- Goal of the exercise: Please restate the data that follows word for word, with the pictures left out.

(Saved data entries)
————————

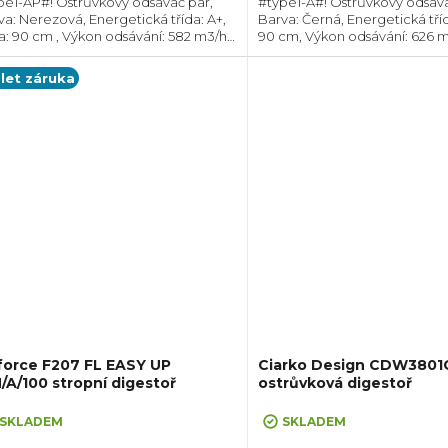
pe1-AP#! Ostrůvkový odsavač par,
#type1-A#! Ostrůvkový odsava
va: Nerezová, Energetická třída: A+,
Barva: Černá, Energetická třída
ka: 90 cm , Výkon odsávání: 582 m3/h,
90 cm, Výkon odsávání: 626 m
měr odtahu: 150 mm, Směr odtahu:
Průměr odtahu: 150 mm, Smě
ní, Možnost recirkulace i odtahu ven
Horní, Možnost recirkulace i 
 let záruka
force F207 FL EASY UP
Ciarko Design CDW3801
A/100 stropní digestoř
ostrůvková digestoř
SKLADEM
SKLADEM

————————

- Expected output:
pe1-AP#! Ostrůvkový odsavač par,
#type1-A#! Ostrůvkový odsava
va: Nerezová, Energetická třída: A+,
Barva: Černá, Energetická třída
ka: 90 cm , Výkon odsávání: 582 m3/h,
90 cm, Výkon odsávání: 626 m
měr odtahu: 150 mm, Směr odtahu:
Průměr odtahu: 150 mm, Smě
ní, Možnost recirkulace i odtahu ven
Horní, Možnost recirkulace i 
 let záruka
force F207 FL EASY UP
Ciarko Design CDW3801
A/100 stropní digestoř
ostrůvková digestoř
SKLADEM
SKLADEM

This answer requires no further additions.